Quando eles chegaram, não tinham Instagram, não tinham site, não tinham nada.
Uma clínica de saúde em São Paulo. Excelente reputação no boca a boca. Zero presença digital. O sócio tinha tentado contratar uma agência antes, mas desistiu no meio do caminho porque "não entendia nada do que a agência fazia".
O que aconteceu nos meses seguintes foi resultado de uma sequência específica de decisões — e quero documentar exatamente o que foi feito para que fique claro o que faz diferença de verdade.
O ponto de partida: entender quem é o cliente certo
A primeira pergunta que faço para todo cliente novo é: quem é o seu melhor cliente atual? Não o mais fácil. O melhor. Aquele que fecha sem muita resistência, paga o ticket completo, e volta ou indica outros.
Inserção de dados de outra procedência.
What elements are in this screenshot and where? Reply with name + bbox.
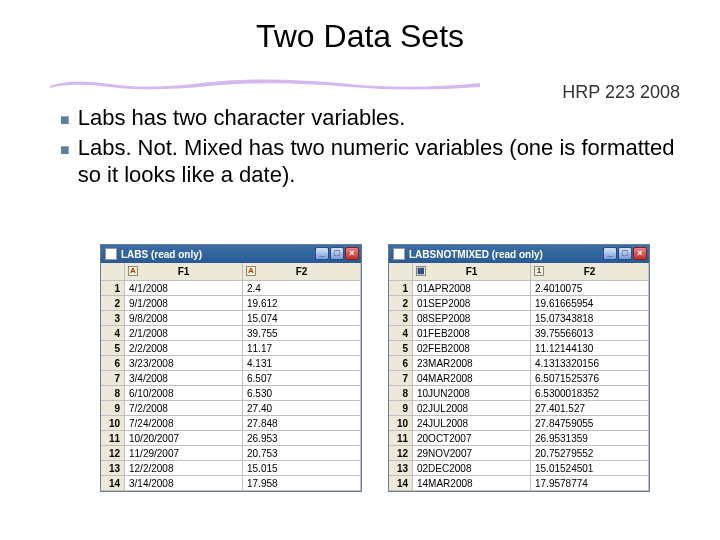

No caso da clínica, esse cliente tinha um perfil claro: pessoa com dor crônica que já tinha tentado outros tratamentos sem resultado, com renda para investir numa solução de qualidade, e que buscava ativamente por especialistas antes de contratar.
Esse perfil definiu tudo que veio depois.
A oferta: o problema tinha que ter nome
A clínica atendia várias especialidades. Para o primeiro mês, definimos uma única: o tratamento de um problema específico que esse cliente ideal tinha e que a clínica resolvia melhor do que ninguém.
Saímos de "clínica de fisioterapia" para uma comunicação que falava diretamente com o problema que esse paciente já sentia todo dia — a dor, a limitação, as tentativas anteriores que não funcionaram.
Quando a comunicação fala do problema do cliente melhor do que ele consegue descrever sozinho, a confiança é imediata. Ele sente que você entende.
A estrutura: Google Ads sem vídeo
Com zero presença digital, não havia base para Meta Ads — sem pixel, sem histórico, sem audiência. Fomos para o Google Ads: anúncios de busca para as palavras-chave que esse paciente digitava quando estava com dor e buscando solução.
Sem vídeo. Sem criativo elaborado. Só texto bem escrito conectando a busca dele com a solução da clínica.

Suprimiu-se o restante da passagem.